Qual deles seria o melhor atleta? Nada melhor do que ouvir as suas opiniões. Manuel diz: “Dediquei-me um bocadinho mais, mas o meu irmão tinha muito mais capacidades do que eu. Na Zona Azul tivemos uma equipa que, atualmente, se calhar, seria das melhores a nível nacional. Eu e o meu irmão, o Mário Almeida, o Belchior, o Orlando Azedo, o Paulo Inverno, o Fernando Damásio, o Luís Barroso, fomos uns atletas extraordinários, desculpem-me se falho algum nome, mas nós na Zona Azul atingimos êxitos que, possivelmente, não se conseguiriam noutro clube”.

Carlos, por sua vez, traçou uma curiosa analogia: “Costumo dizer que, como atletas, estivemos um para o outro, tal qual como os ‘irmãos Castro’. Mas ainda tenho alguns recordes distritais como sénior e veterano. Tracei como meta abandonar a carreira aos 60 anos e a última prova foi uma Corrida de São Silvestre, em Cuba”.

Orgulhosos e campeões, com o emblema do Beja Atlético Clube ao peito, não esquecem que na base do sucesso está a “mística das Alcaçarias”. Manuel André até recorda a rivalidade com a Juventude Desportiva das Neves que num campeonato do Alentejo o fez disputar as provas de 800, 1500, 3000, 5000 e 10 000 metros. “Eram outros tempos, hoje não seria possível, mas, para a Zona Azul ter sucesso, nós sacrificávamo-nos”.

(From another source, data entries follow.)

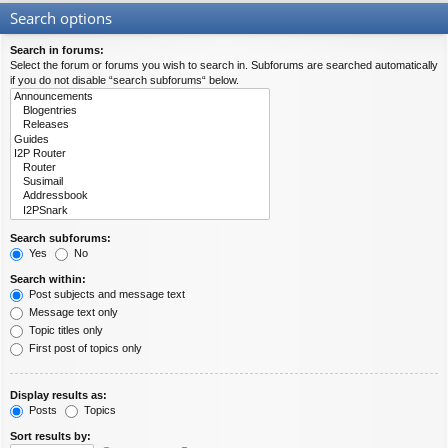
Search options
Search in forums:
Select the forum or forums you wish to search in. Subforums are searched automatically
if you do not disable “search subforums“ below.
Search subforums:
Yes
No
Search within:
Post subjects and message text
Message text only
Topic titles only
First post of topics only
Display results as:
Posts
Topics
Sort results by: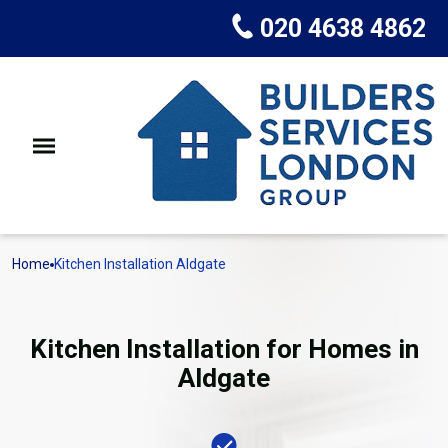
020 4638 4862
Home
Kitchen Installation Aldgate
Kitchen Installation for Homes in
Aldgate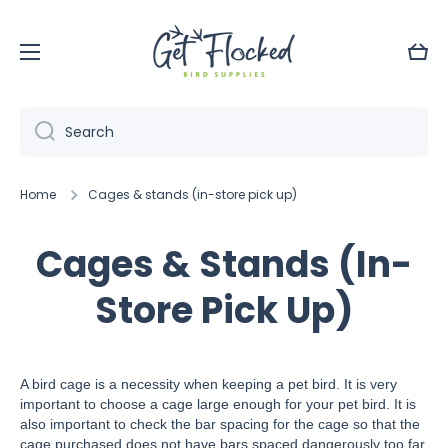
Skip to content
Cart
Search
Home
Cages & stands (in-store pick up)
Cages & Stands (In-
Store Pick Up)
A bird cage is a necessity when keeping a pet bird. It is very
important to choose a cage large enough for your pet bird. It is
also important to check the bar spacing for the cage so that the
cage purchased does not have bars spaced dangerously too far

Manuel André faz questão de recordar a sua presidência na Associação de Atletismo de Beja, em cujo mandato foi inaugurada a Pista e o Complexo Desportivo Fernando Mamede, era presidente do município de Beja José Manuel Carreira Marques. E recorda também que existia uma pressão política muito intensa sobre o movimento associativo. “Na altura surgiu uma lista que não tinha nada a ver com atletismo, mas que queria ganhar a associação por causa da política partidária. Evidentemente que levaram uma ‘rebocada’ muito grande”. Carlos atualmente é formador, capta e treina atletas para a escola de formação do Beja Atlético Clube. Manuel, a quem os afazeres profissionais e o humanismo da sua profissão não libertam grande disponibilidade, mantém uma ligação intensa e dedicada ao movimento associativo. É nesta linha que destaca o trabalho que está a ser desenvolvido pelo atual elenco, dirigido por João Cruz, destacando, essencialmente, o papel fundamental de Bento Palma. Ambos sabiam que a atual direção do clube pretendia organizar uma prova na sua cidade. Surpresa foi a designação que lhe foi atribuída. Merecida e justa, acrescentamos nós.